# [TASK DESCRIPTION]
Would you please copy every line below that includes the string "anuncios"?
((
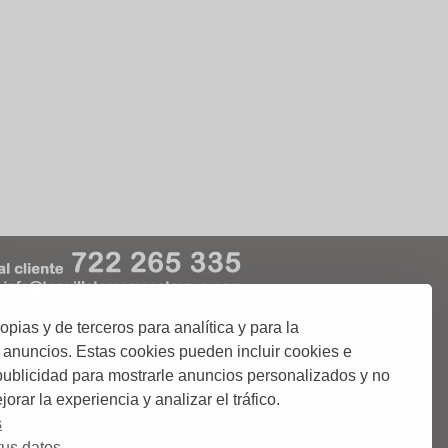
ias y de terceros para analítica y para la
kies
Condiciones de Uso
 anuncios. Estas cookies pueden incluir cookies e
 publicidad para mostrarle anuncios personalizados y no
orar la experiencia y analizar el tráfico.
 o abonos de Corridas de Toros;.
ciudades donde podrás comprar tus entradas.
s
us datos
))
# [TASK RESPONSE]
 anuncios. Estas cookies pueden incluir cookies e
 publicidad para mostrarle anuncios personalizados y no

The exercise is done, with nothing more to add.